When a tortoise is fat, they usually can't fit into their shells.


----------



## yagyujubei (Sep 17, 2012)

Well, you know, for all the talk that goes on about "I don't waNT MY TORTOISE TO GET FAT". You would think that tortoise obesity is a big problem. But,you just never really see any pics of a fat one. I've seen bloated ones, but that's not fat. I believe that it's a very rare thing. The only way, I believe to get a tortoise fat would be to have an adult who's done growing put on too many calories. I'm not saying it won't ever occur, but it's certainly not the boogyman everyone makes it out to be.


----------



## Yvonne G (Sep 17, 2012)

Here's a couple pictures of a rescued steppe tortoise that I gave to my sister. The tortoise is blind in one eye and was previously kept in a small terrarium and over fed:













It's very easy for steppe tortoises to get overweight because they are hard-wired to eat a lot during the short time their weather is good.

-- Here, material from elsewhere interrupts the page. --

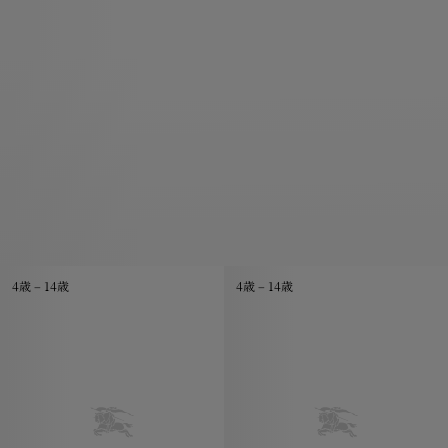
4歳 – 14歳
4歳 – 14歳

So they eat a lot and we keep them in small pens or habitats and they don't get enough exercise.


----------



## srkarpen (Sep 17, 2012)

emysemys said:


> Here's a couple pictures of a rescued steppe tortoise that I gave to my sister. The tortoise is blind in one eye and was previously kept in a small terrarium and over fed:
> 
> It's very easy for steppe tortoises to get overweight because they are hard-wired to eat a lot during the short time their weather is good. So they eat a lot and we keep them in small pens or habitats and they don't get enough exercise.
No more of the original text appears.